Por Caroline Marcon e Paul O'Doherty da Field Top Teams Consulting
“Nós somos afetados não pelo que acontece conosco, mas pelo nosso pensamento em relação ao que acontece conosco”. Epicteto
O início de 2020 foi marcado por uma tempestade global de proporções intensas. Muitas organizações que já sofriam para se adaptar ao cenário de disrupção tecnológica e incerteza econômica viram suas receitas despencarem mais ainda devido aos efeitos da pandemia do Coronavírus. A curva da mudança está tão acentuada que de fato desafia a capacidade humana de adaptação.

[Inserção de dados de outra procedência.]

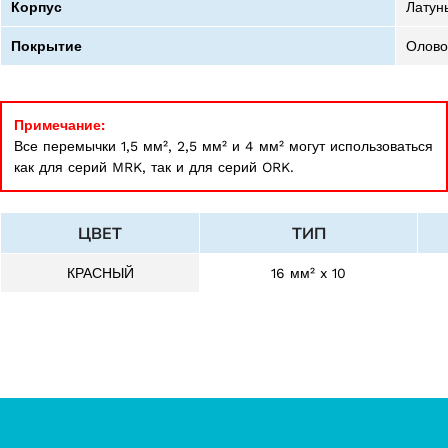
Корпус
Латун
Покрытие
Олово
Примечание:
Все перемычки 1,5 мм², 2,5 мм² и 4 мм² могут использоваться
как для серий MRK, так и для серий ORK.
ЦВЕТ
ТИП
КРАСНЫЙ
16 мм² x 10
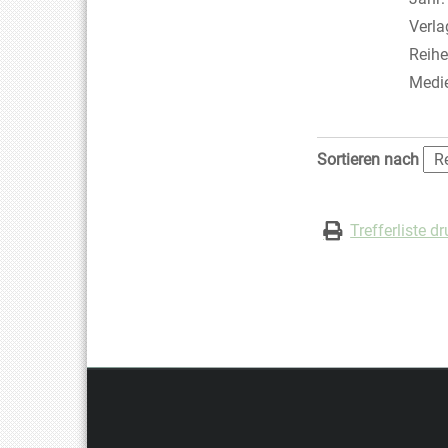
Verla
Reihe
Medi
Zu den Suchfiltern
Sortieren nach
Trefferliste d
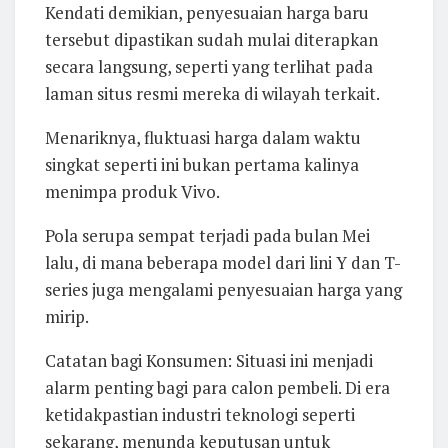
Kendati demikian, penyesuaian harga baru
tersebut dipastikan sudah mulai diterapkan
secara langsung, seperti yang terlihat pada
laman situs resmi mereka di wilayah terkait.
Menariknya, fluktuasi harga dalam waktu
singkat seperti ini bukan pertama kalinya
menimpa produk Vivo.
Pola serupa sempat terjadi pada bulan Mei
lalu, di mana beberapa model dari lini Y dan T-
series juga mengalami penyesuaian harga yang
mirip.
Catatan bagi Konsumen: Situasi ini menjadi
alarm penting bagi para calon pembeli. Di era
ketidakpastian industri teknologi seperti
sekarang, menunda keputusan untuk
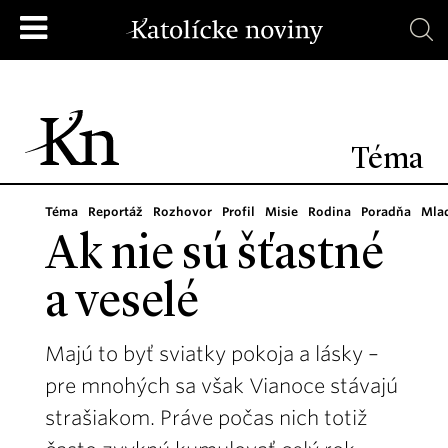
Téma
Téma
Reportáž
Rozhovor
Profil
Misie
Rodina
Poradňa
Mla
Ak nie sú šťastné
a veselé
Majú to byť sviatky pokoja a lásky –
pre mnohých sa však Vianoce stávajú
strašiakom. Práve počas nich totiž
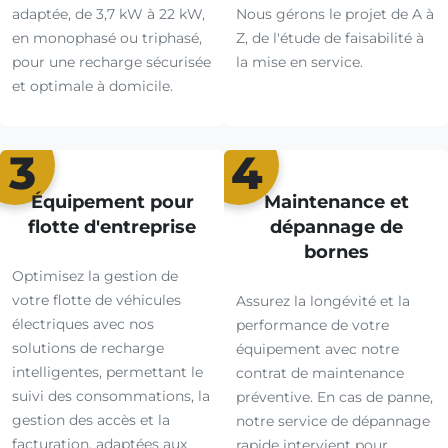
adaptée, de 3,7 kW à 22 kW,
Nous gérons le projet de A à
en monophasé ou triphasé,
Z, de l'étude de faisabilité à
pour une recharge sécurisée
la mise en service.
et optimale à domicile.
3
4
Équipement pour
Maintenance et
flotte d'entreprise
dépannage de
bornes
Optimisez la gestion de
votre flotte de véhicules
Assurez la longévité et la
électriques avec nos
performance de votre
solutions de recharge
équipement avec notre
intelligentes, permettant le
contrat de maintenance
suivi des consommations, la
préventive. En cas de panne,
gestion des accès et la
notre service de dépannage
facturation, adaptées aux
rapide intervient pour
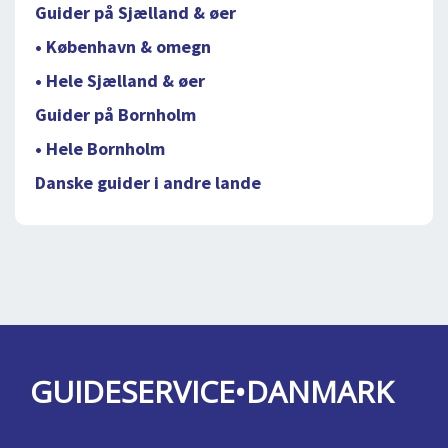
Guider på Sjælland & øer
• København & omegn
• Hele Sjælland & øer
Guider på Bornholm
• Hele Bornholm
Danske guider i andre lande
GUIDESERVICE•DANMARK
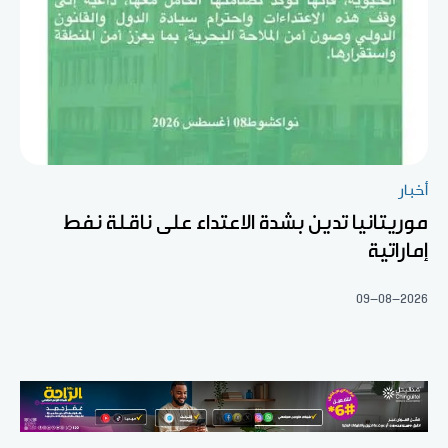
أخبار
موريتانيا تدين بشدة الاعتداء على ناقلة نفط
إماراتية
09-08-2026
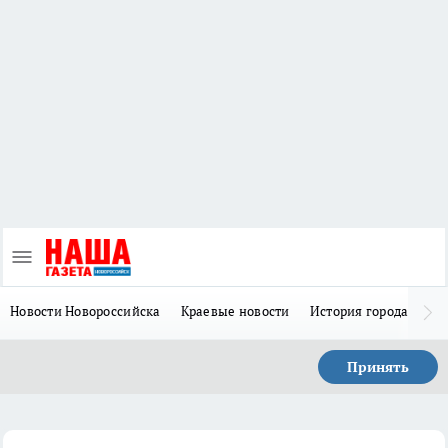
Новости Новороссийска
Краевые новости
История города Н
Принять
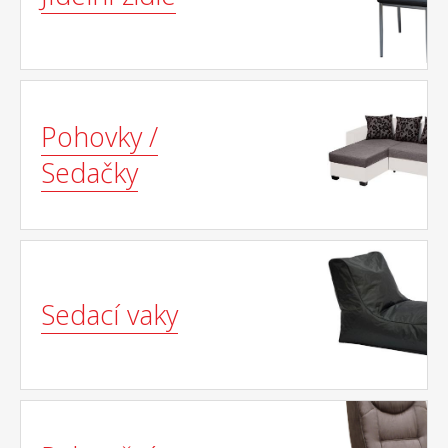
Pohovky /
Sedačky
Sedací vaky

Há bastante clareza sobre o que precisa mudar. Várias pesquisas apontam que já existe um consenso se formando com relação ao que será necessário no ambiente de trabalho pós-pandemia. Caem a burocracia, a hierarquia, os silos e o foco em comando e controle. Sobem o propósito, o foco no cliente, a agilidade, a colaboração, a simplicidade, a empatia e o cuidado com as pessoas – só para mencionar os mais citados.
‘Com tanta clareza sobre o que é necessário’, você deve se perguntar, ‘por que as organizações têm tanta dificuldade em mudar?’ Por que as mudanças são tão confusas e lentas?’ Se você sente algo assim, você não está sozinho.
O pesquisador britânico Richard Barrett costuma dizer que “Organizações não mudam – pessoas sim.” A única maneira de mudar a cultura de uma organização é mudando os comportamentos de seus líderes: ao mesmo tempo e na mesma direção. Se você quer que o seu negócio seja mais ágil e inovador, você precisa criar condições para que as pessoas aprendam a tomar decisões mais rápidas e que os times tenham capacidade e autoridade para gerar novas soluções e pilotá-las. Mas apesar da clareza de direção, muitas empresas estão sofrendo para lidar com a resistência à mudança.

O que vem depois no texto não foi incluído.